Return each line below holding the string "wird".
┌─ SUPPLIED DATA
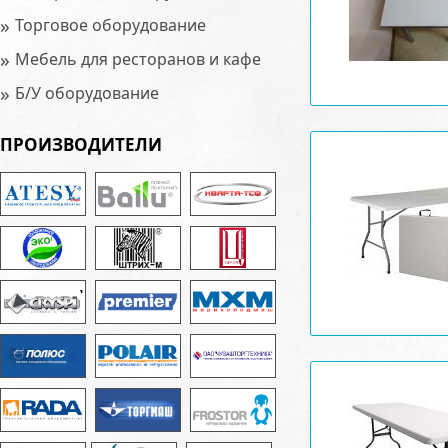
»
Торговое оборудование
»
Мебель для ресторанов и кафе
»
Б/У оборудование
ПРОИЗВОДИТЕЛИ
└─
┌─ SUPPLIED DATA
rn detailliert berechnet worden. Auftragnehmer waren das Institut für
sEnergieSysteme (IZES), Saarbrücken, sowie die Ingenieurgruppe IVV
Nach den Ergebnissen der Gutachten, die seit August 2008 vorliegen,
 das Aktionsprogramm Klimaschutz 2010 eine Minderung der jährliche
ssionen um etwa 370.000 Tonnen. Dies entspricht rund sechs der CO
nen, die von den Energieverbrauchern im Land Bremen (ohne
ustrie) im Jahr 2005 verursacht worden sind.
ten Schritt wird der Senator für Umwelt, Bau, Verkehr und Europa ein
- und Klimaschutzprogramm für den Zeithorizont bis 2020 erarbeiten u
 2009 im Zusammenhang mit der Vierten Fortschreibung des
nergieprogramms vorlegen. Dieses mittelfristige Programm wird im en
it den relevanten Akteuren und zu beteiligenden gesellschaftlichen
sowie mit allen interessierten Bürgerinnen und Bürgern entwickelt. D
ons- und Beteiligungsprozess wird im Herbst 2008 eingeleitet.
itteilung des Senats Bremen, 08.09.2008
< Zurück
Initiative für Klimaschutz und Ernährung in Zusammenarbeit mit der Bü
└─
┌─ SUPPLIED DATA
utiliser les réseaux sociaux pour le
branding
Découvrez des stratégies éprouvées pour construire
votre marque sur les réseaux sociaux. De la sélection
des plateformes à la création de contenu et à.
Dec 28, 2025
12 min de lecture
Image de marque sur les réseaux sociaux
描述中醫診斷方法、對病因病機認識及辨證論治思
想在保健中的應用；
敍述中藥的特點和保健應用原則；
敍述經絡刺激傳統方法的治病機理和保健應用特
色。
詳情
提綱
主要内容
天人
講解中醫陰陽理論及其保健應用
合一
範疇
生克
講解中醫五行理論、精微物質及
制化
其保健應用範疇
└─
[SOLUTION]:
ten Schritt wird der Senator für Umwelt, Bau, Verkehr und Europa ein
nergieprogramms vorlegen. Dieses mittelfristige Programm wird im en
ons- und Beteiligungsprozess wird im Herbst 2008 eingeleitet.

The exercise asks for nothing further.